(Records from a data source)

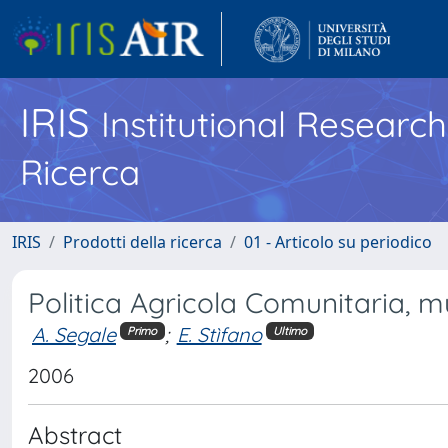
IRIS
Institutional Researc
Ricerca
IRIS
Prodotti della ricerca
01 - Articolo su periodico
Politica Agricola Comunitaria, mu
A. Segale
;
E. Stìfano
Primo
Ultimo
2006
Abstract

- YOUR OBJECTIVE -
With the pictures removed, return each record above exactly as given.

- RESULT OF THIS EXERCISE -
IRIS
Institutional Researc
Ricerca
IRIS
Prodotti della ricerca
01 - Articolo su periodico
Politica Agricola Comunitaria, mu
A. Segale
;
E. Stìfano
Primo
Ultimo
2006
Abstract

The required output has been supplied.